Locking Using Topology Servers

This doc describes the working of shard locking that Vitess does using the topo servers.

There are 2 variants of shard locking, LockShard which is a blocking call, and TryLockShard which tries to be a non-blocking call, but does not guarantee it.

TryLockShard tries to find out if the shard is available to be locked or not. If it finds that the shard is locked, it returns with an error. However, there is still a race when the shard is not locked, that can cause TryLockShard to still block.

Working of LockShard

getLockTimeout gets the amount of time we have to acquire a shard lock. It is not the amount of time that we acquire the shard lock for. It is currently misadvertised. LockShard returns a context, but that context doesn't have a timeout on it. When the shard lock expires, the context doesn't expire, because it doesn't have a timeout. To check whether the shard is locked or not, we have CheckShardLocked.

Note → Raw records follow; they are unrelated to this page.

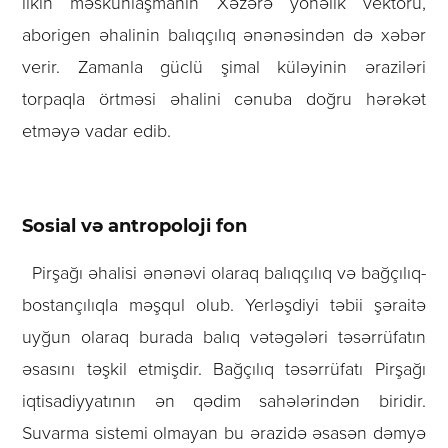
ilkin məskunlaşmanın Xəzərə yönəlik vektoru,
aborigen əhalinin balıqçılıq ənənəsindən də xəbər
verir. Zamanla güclü şimal küləyinin əraziləri
torpaqla örtməsi əhalini cənuba doğru hərəkət
etməyə vadar edib.
Sosial və antropoloji fon
Pirşağı əhalisi ənənəvi olaraq balıqçılıq və bağçılıq-
bostançılıqla məşqul olub.
Yerləşdiyi təbii şəraitə
uyğun olaraq burada balıq vətəgələri təsərrüfatın
əsasını təşkil etmişdir. Bağçılıq təsərrüfatı Pirşağı
iqtisadiyyatının ən qədim sahələrindən biridir.
Suvarma sistemi olmayan bu ərazidə əsasən dəmyə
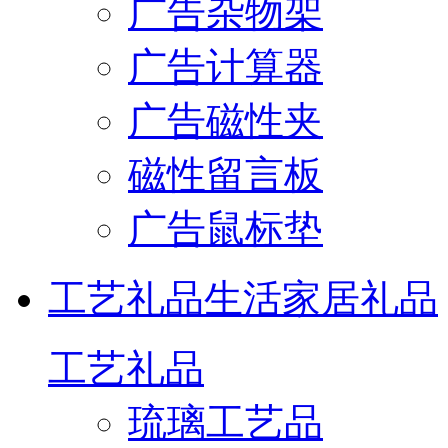
广告杂物架
广告计算器
广告磁性夹
磁性留言板
广告鼠标垫
工艺礼品
生活家居礼品
工艺礼品
琉璃工艺品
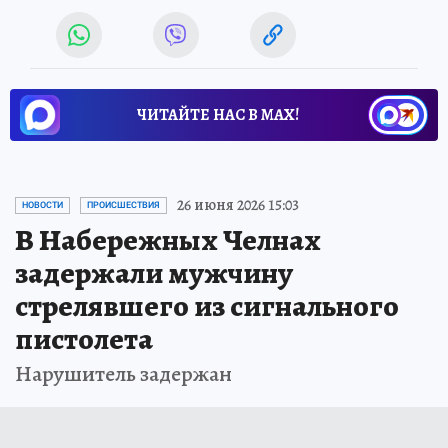
ЧИТАЙТЕ НАС В МАХ!
26 июня 2026 15:03
НОВОСТИ
ПРОИСШЕСТВИЯ
В Набережных Челнах
задержали мужчину
стрелявшего из сигнального
пистолета
Нарушитель задержан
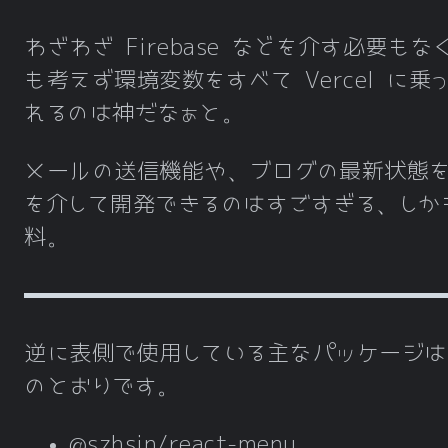
わざわざ Firebase などを介す必要もな
も考えず環境変数をすべて Vercel に乗
れるのは神だなぁと。
メールの送信機能や、ブログの最新状態を 
を介して開発できるのはすごすぎる、しか
料。
逆に表側で使用している主なパッケージは
のとおりです。
@szhsin/react-menu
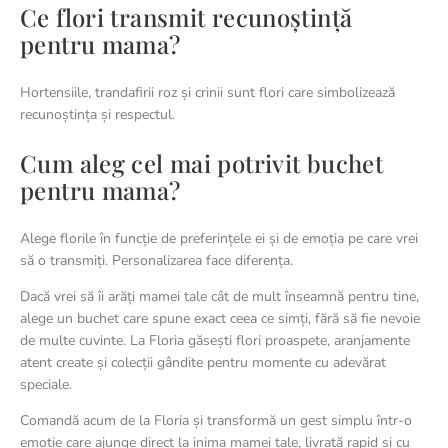
Ce flori transmit recunoștință
pentru mama?
Hortensiile, trandafirii roz și crinii sunt flori care simbolizează
recunoștința și respectul.
Cum aleg cel mai potrivit buchet
pentru mama?
Alege florile în funcție de preferințele ei și de emoția pe care vrei
să o transmiți. Personalizarea face diferența.
Dacă vrei să îi arăți mamei tale cât de mult înseamnă pentru tine,
alege un buchet care spune exact ceea ce simți, fără să fie nevoie
de multe cuvinte. La Floria găsești flori proaspete, aranjamente
atent create și colecții gândite pentru momente cu adevărat
speciale.
Comandă acum de la Floria și transformă un gest simplu într-o
emoție care ajunge direct la inima mamei tale, livrată rapid și cu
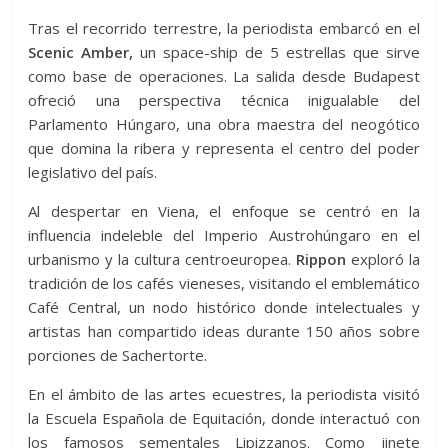
Tras el recorrido terrestre, la periodista embarcó en el
Scenic Amber,
un space-ship de 5 estrellas que sirve
como base de operaciones. La salida desde Budapest
ofreció una perspectiva técnica inigualable del
Parlamento Húngaro, una obra maestra del neogótico
que domina la ribera y representa el centro del poder
legislativo del país.
Al despertar en Viena, el enfoque se centró en la
influencia indeleble del Imperio Austrohúngaro en el
urbanismo y la cultura centroeuropea.
Rippon
exploró la
tradición de los cafés vieneses, visitando el emblemático
Café Central, un nodo histórico donde intelectuales y
artistas han compartido ideas durante 150 años sobre
porciones de Sachertorte.
En el ámbito de las artes ecuestres, la periodista visitó
la Escuela Española de Equitación, donde interactuó con
los famosos sementales Lipizzanos. Como jinete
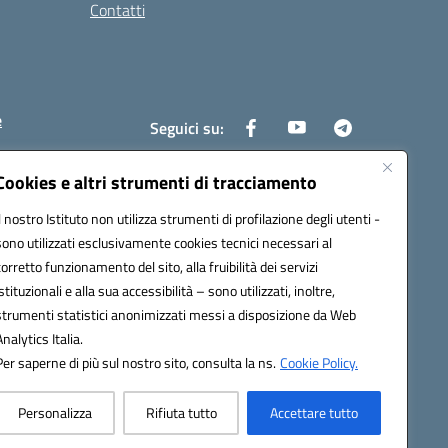
Contatti
e
Seguici su:
Cookies e altri strumenti di tracciamento
Il nostro Istituto non utilizza strumenti di profilazione degli utenti -
6400x@pec.istruzione.it
sono utilizzati esclusivamente cookies tecnici necessari al
corretto funzionamento del sito, alla fruibilità dei servizi
istituzionali e alla sua accessibilità – sono utilizzati, inoltre,
strumenti statistici anonimizzati messi a disposizione da Web
Analytics Italia.
Per saperne di più sul nostro sito, consulta la ns.
Cookie Policy.
Personalizza
Rifiuta tutto
Accettare tutto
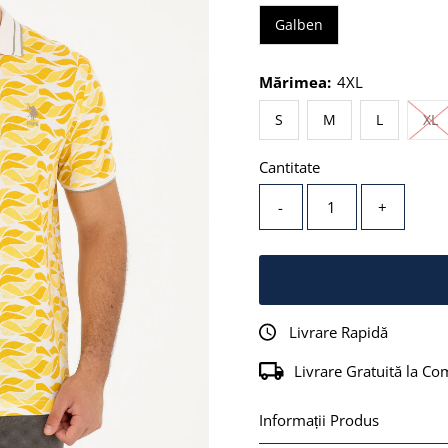
Galben
Mărimea:
4XL
S
S
M
L
XL
Cantitate
-
+
Livrare Rapidă
Livrare Gratuită la Co
Informații Produs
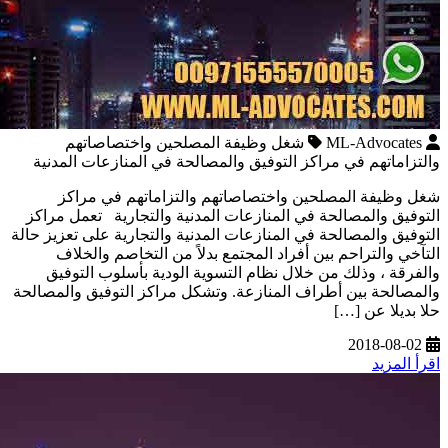
ML-Advocates
شغل وظيفة المصلحين واختصاصاتهم
والتزاماتهم في مراكز التوفيق والمصالحة في المنازعات المدنية
شغل وظيفة المصلحين واختصاصاتهم والتزاماتهم في مراكز
التوفيق والمصالحة في المنازعات المدنية والتجارية تعمل مراكز
التوفيق والمصالحة في المنازعات المدنية والتجارية على تعزيز حالة
التآخي والتراحم بين أفراد المجتمع بدلاً من التخاصم والخلاف
والفرقة ، وذلك من خلال نظام التسوية الودية بأسلوب التوفيق
والمصالحة بين أطراف المنازعة. وتشكل مراكز التوفيق والمصالحة
حلا بديلا عن […]
2018-08-02
اقرأ المزيد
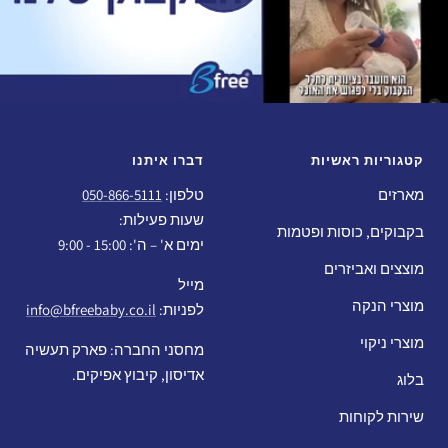
קטגוריות ראשיות
דברו איתנו
מארזים
טלפון:
050-866-5111
שעות פעילות:
בקבוקים, כוסות ופטמות
ימים א' – ה': 15:00 - 9:00
מוצצים ואביזרים
מייל
מוצרי הנקה
לפניות:
info@bfreebaby.co.il
מוצרי ניקוי
מחסני החברה: פארק תעשיה
אדיסון, קיבוץ אפיקים.
בלוג
שירות לקוחות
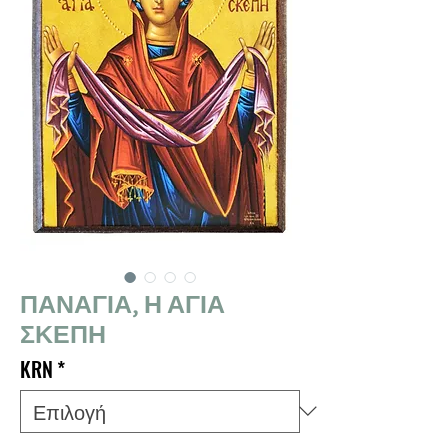
ΠΑΝΑΓΙΑ, Η ΑΓΙΑ
ΣΚΕΠΗ
KRN
*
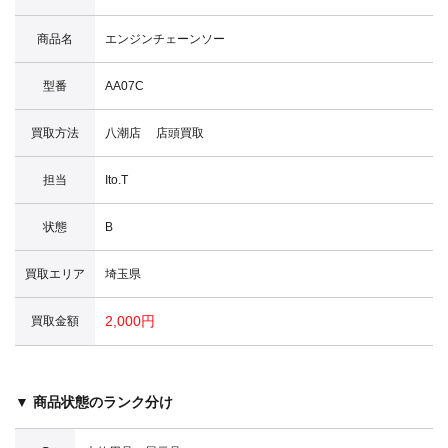
商品名
エンジンチェーンソー
型番
AA07C
買取方法
八潮店 店頭買取
担当
Ito.T
状態
B
買取エリア
埼玉県
2,000円
買取金額
▼ 商品状態のランク分け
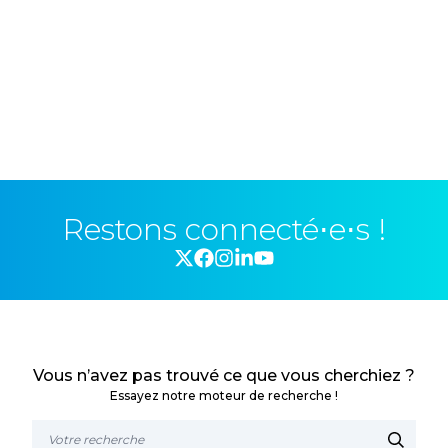
Restons connecté⋅e⋅s !
Vous n’avez pas trouvé ce que vous cherchiez ?
Essayez notre moteur de recherche !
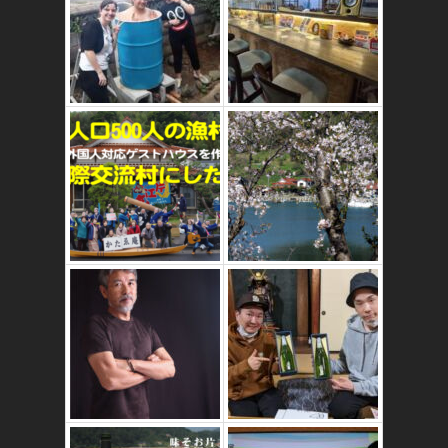
かたゑ庵ワークシ
ョップ、ベジスシ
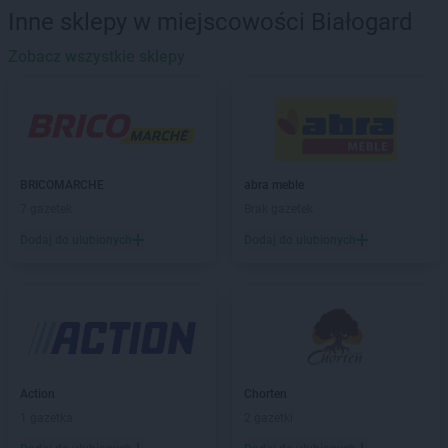
abra meble
Działdowo
Inne sklepy w miejscowości Białogard
abra meble
Zobacz wszystkie sklepy
Giżycko
abra meble
Gliwice
abra meble
Głogów
abra meble
Gniezno
abra meble
Gorzów Wielkopolski
abra meble
Grajewo
BRICOMARCHE
abra meble
abra meble
Grudziądz
7 gazetek
Brak gazetek
abra meble
Hrubieszów
Dodaj do ulubionych
Dodaj do ulubionych
abra meble
Jędrzejów
abra meble
Katowice
abra meble
Kęty
abra meble
Kielce
abra meble
Kluczbork
Action
Chorten
abra meble
Kobylnica
1 gazetka
2 gazetki
abra meble
Koło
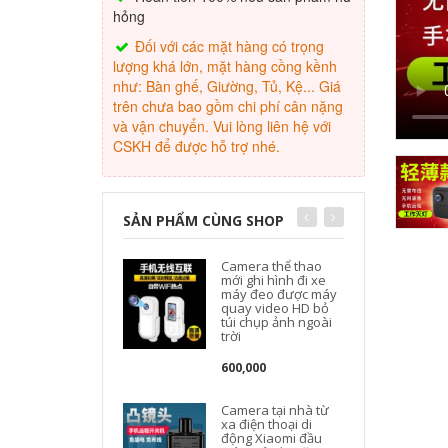
hỏng
Đối với các mặt hàng có trọng
lượng khá lớn, mặt hàng cồng kềnh
như: Bàn ghế, Giường, Tủ, Kệ... Giá
trên chưa bao gồm chi phí cân nặng
và vận chuyển. Vui lòng liên hệ với
CSKH để được hỗ trợ nhé.
SẢN PHẨM CÙNG SHOP
Camera thể thao
mới ghi hình đi xe
máy đeo được máy
quay video HD bỏ
túi chụp ảnh ngoài
trời
600,000
Camera tại nhà từ
xa điện thoại di
động Xiaomi đầu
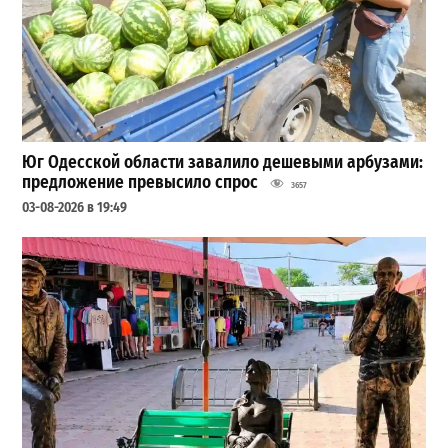
Юг Одесской области завалило дешевыми арбузами:
предложение превысило спрос
3657
03-08-2026 в 19:49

The implementations of LockShard and CheckShardLocked differ slightly for all the different topology servers. We'll look at each of them separately.

Etcd

In Etcd implementation, we use KeepAlive API to keep renewing the context that we have for acquiring the shard lock every 10 seconds. The duration of the lease is controlled by the --topo-etcd-lease-ttl flag which defaults to 10 seconds. Once we acquire the shard lock, the context for acquiring the shard lock expires and that stops the KeepAlives too.

The shard lock is released either when the unlock function is called, or if the lease ttl expires. This guards against servers crashing while holding the shard lock.

The Check function of etcd, is unique in the sense that apart from just checking whether the shard is locked or not, it also renews the lease by running KeepAliveOnce.

ZooKeeper

In ZooKeeper, locks are implemented by creating ephemeral files. The ephemeral files are present until the connection is alive. So there doesn't look like a timeout on the shard lock, unless the connection/process dies.

The Check function doesn't do anything in ZooKeeper. The implementation just returns nil. To implement the Check functionality, we just need to check that the connection isn't broken and the ephemeral node exists.

Consul

In Consul, the timeout for the lock is controlled by the --topo-consul-lock-session-ttl flag.

The Check function works properly and checks if the lock still exists.